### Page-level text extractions
********************

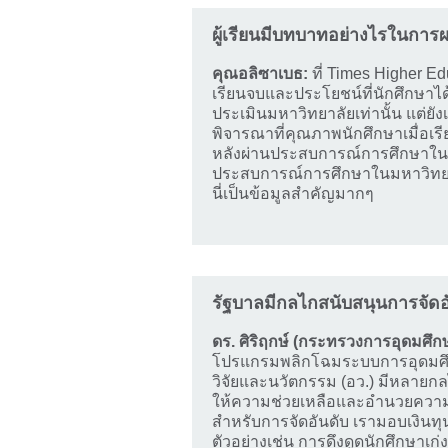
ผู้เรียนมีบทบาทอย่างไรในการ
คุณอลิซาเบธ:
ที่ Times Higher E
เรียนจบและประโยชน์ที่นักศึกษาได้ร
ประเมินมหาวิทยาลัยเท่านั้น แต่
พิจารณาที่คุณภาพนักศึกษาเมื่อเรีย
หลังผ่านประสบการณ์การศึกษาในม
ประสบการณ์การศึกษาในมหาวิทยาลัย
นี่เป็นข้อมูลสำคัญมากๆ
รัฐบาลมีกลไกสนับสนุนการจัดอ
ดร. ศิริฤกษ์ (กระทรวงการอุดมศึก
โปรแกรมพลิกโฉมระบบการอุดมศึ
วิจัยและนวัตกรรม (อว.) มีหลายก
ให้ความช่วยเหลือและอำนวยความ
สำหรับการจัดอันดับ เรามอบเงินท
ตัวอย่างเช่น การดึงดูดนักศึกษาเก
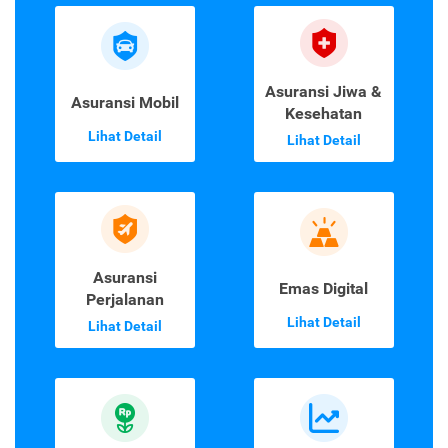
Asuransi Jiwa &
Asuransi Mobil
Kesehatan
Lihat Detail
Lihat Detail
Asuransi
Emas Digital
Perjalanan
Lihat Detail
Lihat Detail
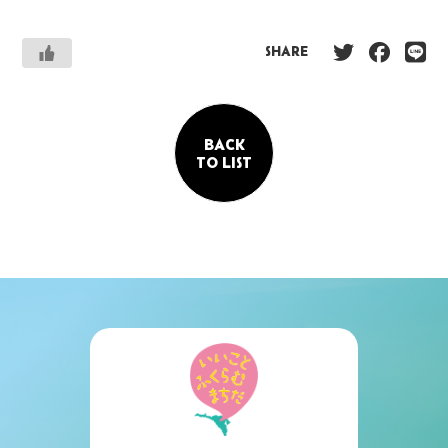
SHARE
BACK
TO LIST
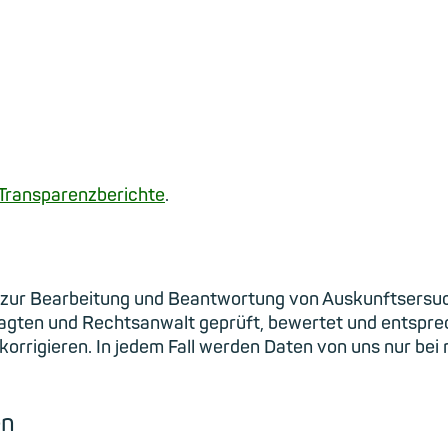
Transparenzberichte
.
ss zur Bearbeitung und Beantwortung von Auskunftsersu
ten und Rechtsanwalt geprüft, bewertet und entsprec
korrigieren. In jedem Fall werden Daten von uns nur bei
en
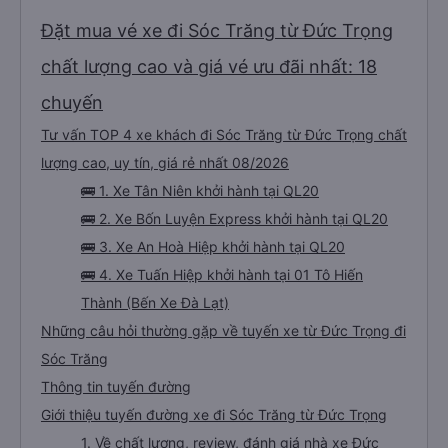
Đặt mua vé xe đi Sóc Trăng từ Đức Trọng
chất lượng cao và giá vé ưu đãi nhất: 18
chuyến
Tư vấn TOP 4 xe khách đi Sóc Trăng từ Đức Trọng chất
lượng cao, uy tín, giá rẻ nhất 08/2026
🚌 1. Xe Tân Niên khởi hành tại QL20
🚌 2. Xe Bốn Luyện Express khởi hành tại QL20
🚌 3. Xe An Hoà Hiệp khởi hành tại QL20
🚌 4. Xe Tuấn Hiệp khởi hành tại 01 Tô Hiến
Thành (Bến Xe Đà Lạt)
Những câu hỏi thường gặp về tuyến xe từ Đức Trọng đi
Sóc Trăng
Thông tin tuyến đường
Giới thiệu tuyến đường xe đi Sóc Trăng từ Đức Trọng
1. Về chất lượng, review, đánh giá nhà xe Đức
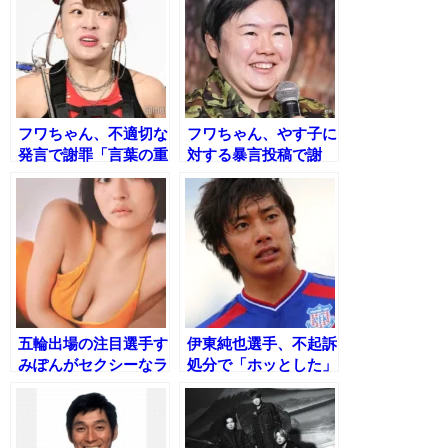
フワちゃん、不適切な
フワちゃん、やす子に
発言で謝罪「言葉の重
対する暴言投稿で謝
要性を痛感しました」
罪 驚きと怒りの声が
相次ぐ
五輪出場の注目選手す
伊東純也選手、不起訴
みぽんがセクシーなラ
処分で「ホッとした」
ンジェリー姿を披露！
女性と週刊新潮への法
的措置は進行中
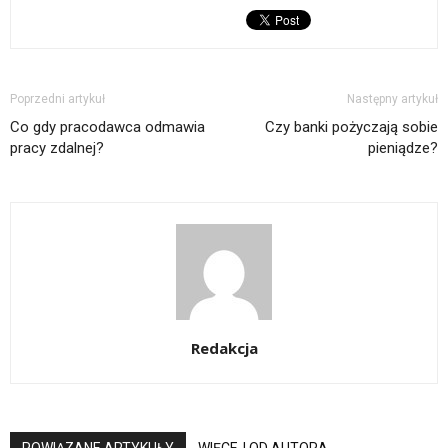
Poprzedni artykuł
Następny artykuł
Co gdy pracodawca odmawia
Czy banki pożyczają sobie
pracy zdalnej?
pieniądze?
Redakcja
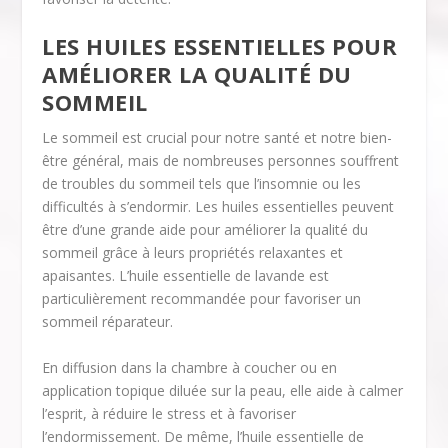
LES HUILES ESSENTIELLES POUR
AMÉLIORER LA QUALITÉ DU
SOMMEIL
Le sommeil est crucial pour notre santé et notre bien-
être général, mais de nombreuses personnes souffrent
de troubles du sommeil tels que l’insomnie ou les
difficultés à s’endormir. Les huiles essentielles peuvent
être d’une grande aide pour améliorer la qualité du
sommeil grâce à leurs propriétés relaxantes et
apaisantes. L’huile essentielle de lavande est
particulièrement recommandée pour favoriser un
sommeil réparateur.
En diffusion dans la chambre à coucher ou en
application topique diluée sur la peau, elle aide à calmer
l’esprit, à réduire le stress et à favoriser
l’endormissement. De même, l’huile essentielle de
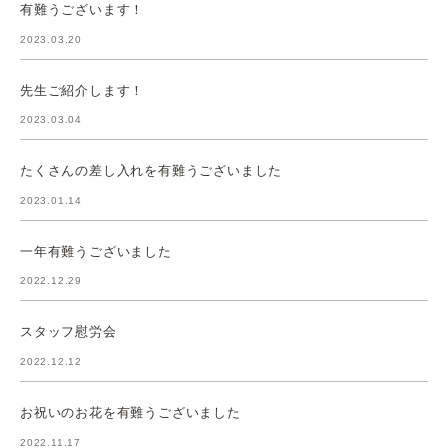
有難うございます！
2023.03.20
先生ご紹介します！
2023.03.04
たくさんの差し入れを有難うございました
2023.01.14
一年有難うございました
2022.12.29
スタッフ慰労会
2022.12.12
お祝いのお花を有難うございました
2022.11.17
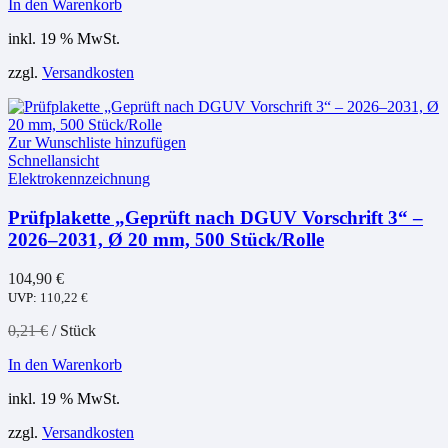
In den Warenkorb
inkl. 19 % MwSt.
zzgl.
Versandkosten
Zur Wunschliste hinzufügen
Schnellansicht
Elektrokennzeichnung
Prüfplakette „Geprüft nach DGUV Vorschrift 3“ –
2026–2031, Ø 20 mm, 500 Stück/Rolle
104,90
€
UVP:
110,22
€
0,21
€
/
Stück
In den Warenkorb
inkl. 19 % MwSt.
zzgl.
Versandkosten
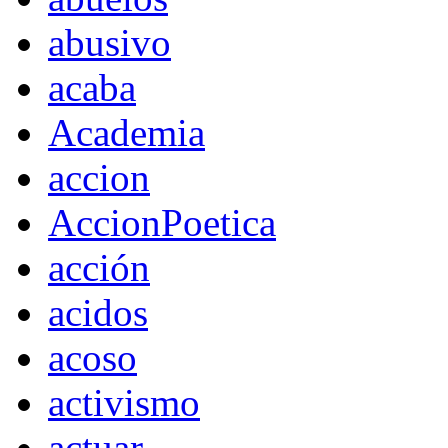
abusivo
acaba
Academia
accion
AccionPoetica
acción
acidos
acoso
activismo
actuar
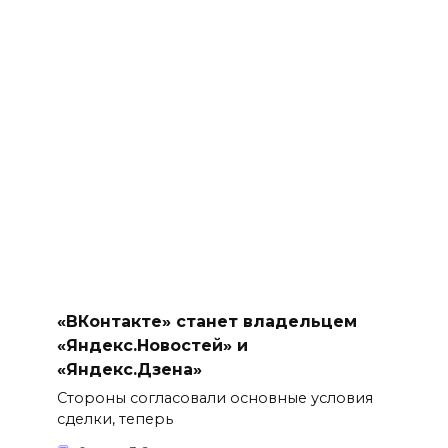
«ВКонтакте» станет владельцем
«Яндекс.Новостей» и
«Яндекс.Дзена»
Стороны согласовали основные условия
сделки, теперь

********************

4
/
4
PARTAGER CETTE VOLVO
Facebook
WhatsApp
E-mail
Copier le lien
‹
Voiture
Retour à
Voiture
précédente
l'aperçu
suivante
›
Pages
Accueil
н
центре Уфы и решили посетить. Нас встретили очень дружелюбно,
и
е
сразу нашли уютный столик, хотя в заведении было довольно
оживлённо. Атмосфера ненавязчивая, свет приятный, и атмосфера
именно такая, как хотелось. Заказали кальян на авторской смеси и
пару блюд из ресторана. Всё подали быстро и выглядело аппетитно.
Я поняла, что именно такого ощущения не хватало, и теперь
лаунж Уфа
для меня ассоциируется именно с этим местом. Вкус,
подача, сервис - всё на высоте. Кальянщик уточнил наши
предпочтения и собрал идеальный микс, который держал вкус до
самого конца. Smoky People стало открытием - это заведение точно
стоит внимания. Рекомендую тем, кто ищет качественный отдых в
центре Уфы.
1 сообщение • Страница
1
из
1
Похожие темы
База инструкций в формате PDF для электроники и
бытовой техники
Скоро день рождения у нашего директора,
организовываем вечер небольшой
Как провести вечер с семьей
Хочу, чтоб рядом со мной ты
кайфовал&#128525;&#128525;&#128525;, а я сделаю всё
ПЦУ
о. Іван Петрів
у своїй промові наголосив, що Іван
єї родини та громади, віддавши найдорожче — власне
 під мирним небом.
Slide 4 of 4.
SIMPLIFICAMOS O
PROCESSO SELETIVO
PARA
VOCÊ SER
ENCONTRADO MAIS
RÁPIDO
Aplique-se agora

********************

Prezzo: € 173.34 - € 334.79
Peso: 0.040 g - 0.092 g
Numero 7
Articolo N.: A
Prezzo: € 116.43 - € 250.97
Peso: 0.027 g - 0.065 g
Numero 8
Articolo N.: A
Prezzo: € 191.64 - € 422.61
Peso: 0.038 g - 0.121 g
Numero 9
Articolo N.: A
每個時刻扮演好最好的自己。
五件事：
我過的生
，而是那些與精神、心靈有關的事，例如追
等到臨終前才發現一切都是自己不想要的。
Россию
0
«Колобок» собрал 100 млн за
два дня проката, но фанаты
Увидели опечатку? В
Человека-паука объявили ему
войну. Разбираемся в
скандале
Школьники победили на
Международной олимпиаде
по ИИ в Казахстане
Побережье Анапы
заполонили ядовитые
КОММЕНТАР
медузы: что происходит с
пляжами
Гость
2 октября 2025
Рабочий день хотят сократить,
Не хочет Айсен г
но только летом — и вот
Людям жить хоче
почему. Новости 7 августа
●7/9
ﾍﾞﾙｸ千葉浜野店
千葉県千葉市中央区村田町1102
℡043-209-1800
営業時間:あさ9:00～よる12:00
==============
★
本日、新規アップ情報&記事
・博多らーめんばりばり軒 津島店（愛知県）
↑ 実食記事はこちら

********************

### GOAL OF THE EXERCISE
Using the records above, copy all lines that include the word "вечер".

### ANSWER BELOW
организовываем вечер небольшой
Как провести вечер с семьей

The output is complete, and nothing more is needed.